Harold Bauer n’était pas seulement un pianiste. Il était un pont.

Né à Kingston-on-Thames, en Angleterre, le 28 avril 1873, Bauer a passé sa vie à cheval sur deux mondes. Il était britannique de naissance. Américain par choix. Il est devenu citoyen américain en 1921, mais son véritable héritage était musical. Il a fait découvrir au public américain les sons de Claude Debussy. Maurice Ravel. César Franck.

Aux États-Unis, la plupart des gens n’avaient pas entendu ces compositeurs avant l’arrivée de Bauer. Il a changé la donne.

Des cordes de violon aux touches de piano

Voici la partie bizarre. Bauer a commencé à jouer du violon. Il a été violoniste de concert jusqu’à l’âge de 19 ans environ. Puis il a changé. Il a ramassé le piano.

Il était presque entièrement autodidacte sur les deux instruments. Pas de formation en conservatoire. Pas de structure académique rigide. Juste lui, l’instrument et sa propre tête.

Il commença à faire de nombreuses tournées en 1893. Au moment où il s’installa aux États-Unis, il était déjà un vétéran de la scène. Son style de jeu était un mélange. Il y avait la passion du romantisme du XIXe siècle. Mais il avait aussi la retenue du XXe siècle.

Les critiques ont souligné sa sensibilité. Ils aimaient son approche libre de la note imprimée. Il n’a pas seulement joué ce qui était écrit. Il l’a interprété. Et il l’a fait sans ego.

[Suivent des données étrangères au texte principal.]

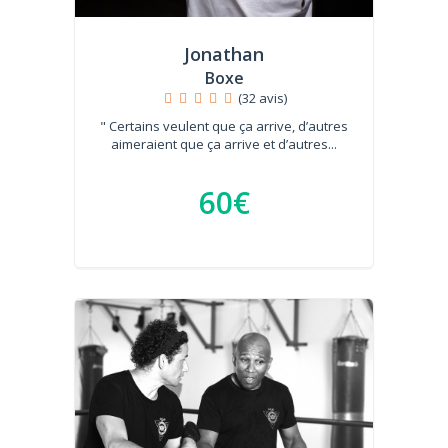
Jonathan
Boxe
(32 avis)
" Certains veulent que ça arrive, d’autres
aimeraient que ça arrive et d’autres...
60€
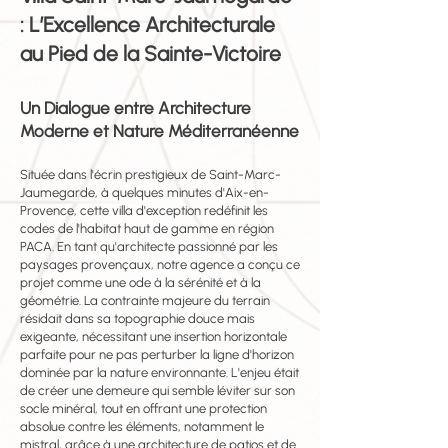
: L’Excellence Architecturale
au Pied de la Sainte-Victoire
Un Dialogue entre Architecture
Moderne et Nature Méditerranéenne
Située dans l'écrin prestigieux de Saint-Marc-
Jaumegarde, à quelques minutes d'Aix-en-
Provence, cette villa d'exception redéfinit les
codes de l'habitat haut de gamme en région
PACA. En tant qu'architecte passionné par les
paysages provençaux, notre agence a conçu ce
projet comme une ode à la sérénité et à la
géométrie. La contrainte majeure du terrain
résidait dans sa topographie douce mais
exigeante, nécessitant une insertion horizontale
parfaite pour ne pas perturber la ligne d'horizon
dominée par la nature environnante. L'enjeu était
de créer une demeure qui semble léviter sur son
socle minéral, tout en offrant une protection
absolue contre les éléments, notamment le
mistral, grâce à une architecture de patios et de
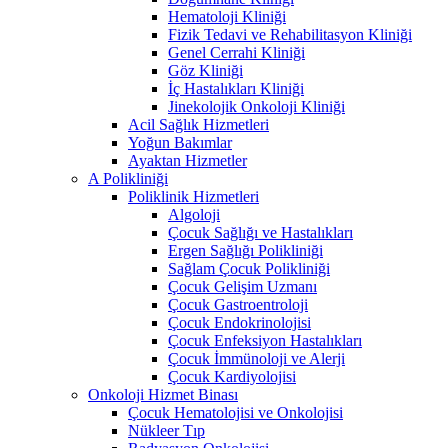
Hematoloji Kliniği
Fizik Tedavi ve Rehabilitasyon Kliniği
Genel Cerrahi Kliniği
Göz Kliniği
İç Hastalıkları Kliniği
Jinekolojik Onkoloji Kliniği
Acil Sağlık Hizmetleri
Yoğun Bakımlar
Ayaktan Hizmetler
A Polikliniği
Poliklinik Hizmetleri
Algoloji
Çocuk Sağlığı ve Hastalıkları
Ergen Sağlığı Polikliniği
Sağlam Çocuk Polikliniği
Çocuk Gelişim Uzmanı
Çocuk Gastroentroloji
Çocuk Endokrinolojisi
Çocuk Enfeksiyon Hastalıkları
Çocuk İmmünoloji ve Alerji
Çocuk Kardiyolojisi
Onkoloji Hizmet Binası
Çocuk Hematolojisi ve Onkolojisi
Nükleer Tıp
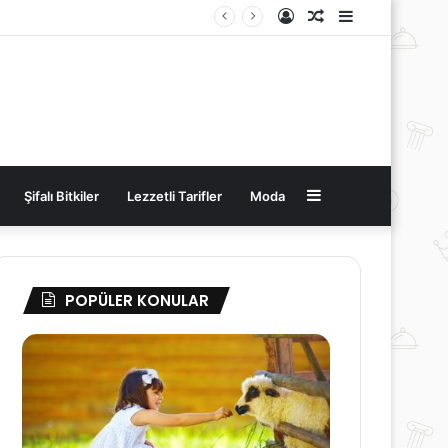
Kayıt
Rastgele
Kenar
Ol
Makale
Bölmesi
Kenar
Şifalı Bitkiler
Lezzetli Tarifler
Moda
Bölmesi
POPÜLER KONULAR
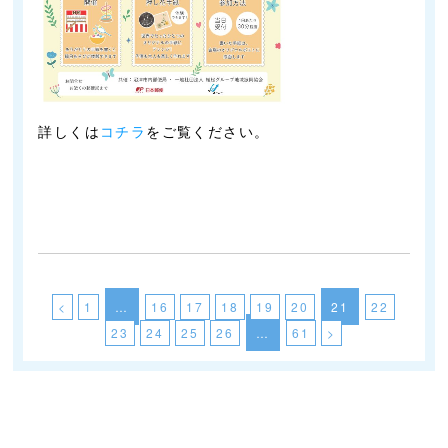
詳しくは
コチラ
をご覧ください。
<
1
…
16
17
18
19
20
21
22
23
24
25
26
…
61
>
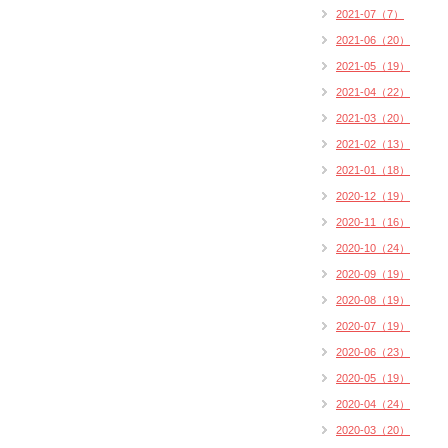
2021-07（7）
2021-06（20）
2021-05（19）
2021-04（22）
2021-03（20）
2021-02（13）
2021-01（18）
2020-12（19）
2020-11（16）
2020-10（24）
2020-09（19）
2020-08（19）
2020-07（19）
2020-06（23）
2020-05（19）
2020-04（24）
2020-03（20）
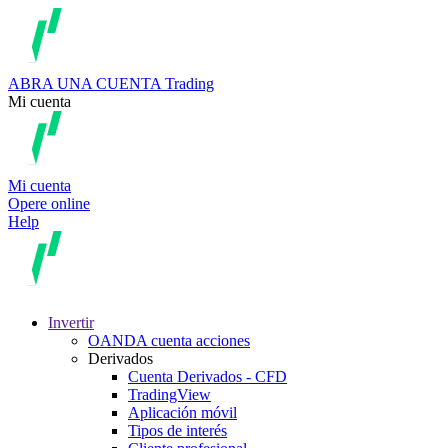
ABRA UNA CUENTA
Trading
Mi cuenta
Mi cuenta
Opere online
Help
Invertir
OANDA cuenta acciones
Derivados
Cuenta Derivados - CFD
TradingView
Aplicación móvil
Tipos de interés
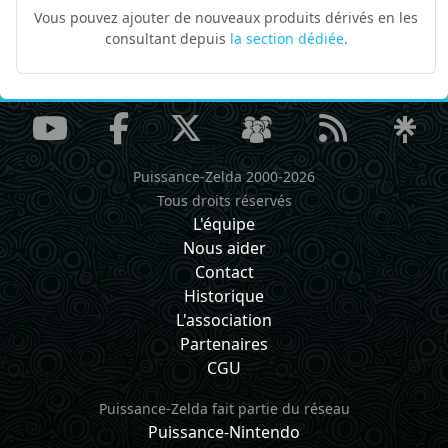
Vous pouvez ajouter de nouveaux produits dérivés en les
consultant depuis
la section dédiée
.
Puissance-Zelda 2000-2026
Tous droits réservés
L'équipe
Nous aider
Contact
Historique
L'association
Partenaires
CGU
Puissance-Zelda fait partie du réseau
Puissance-Nintendo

C’était rare à l’époque.

Un esprit collaboratif

Bauer n’était pas un soliste qui réclamait la vedette. Il s’épanouissait en groupe. Il apparaît fréquemment en trio. Il a joué avec Pablo Casals. Il a joué avec Fritz Kreisler.

Il a également donné des récitals communs. Jacques Thibaud, le violoniste, était un partenaire fréquent. Leur musique ensemble était serrée. C’était une conversation. Il ne s’agissait pas de savoir qui jouait le plus fort. Il s’agissait de savoir qui écoutait le mieux.

Au-delà du répertoire standard

Son répertoire était profond. Cela remonte à des siècles. Il a joué des œuvres des XVIIe et XVIIIe siècles. Il jouait du clavecin. Il jouait du clavicorde. Peu de pianistes faisaient cela au début des années 1900. Il a introduit les pratiques historiques du spectacle dans l’ère moderne.

Il a également transcrit de nombreuses œuvres pour piano. Si une pièce existait sous une autre forme, Bauer la faisait probablement fonctionner au clavier. Il était conservateur du son.

Il a écrit une autobiographie. Harold Bauer : His Book est sorti en 1948. C’est un récit de sa vie. Ses pensées. Son voyage de l’Angleterre à la Floride.

Il mourut à Miami le 12 mars 1951.

Mais la musique qu’il a apportée ? Cela est resté. L’impressionnisme de Debussy. Les textures de Ravel. Les structures de Franck. Bauer a planté ces graines. Les Américains les ont arrosés. Ils sont devenus un élément standard de notre paysage musical.

Est-ce que quelqu’un d’autre a fait mieux ? Peut être. Mais personne ne l’a fait plus tôt. Ou avec des yeux si clairs.

Il a laissé derrière lui un catalogue d’enregistrements. Et une réputation de joueur qui semblait inévitable. Comme si les notes étaient toujours là. En attente d’être trouvé.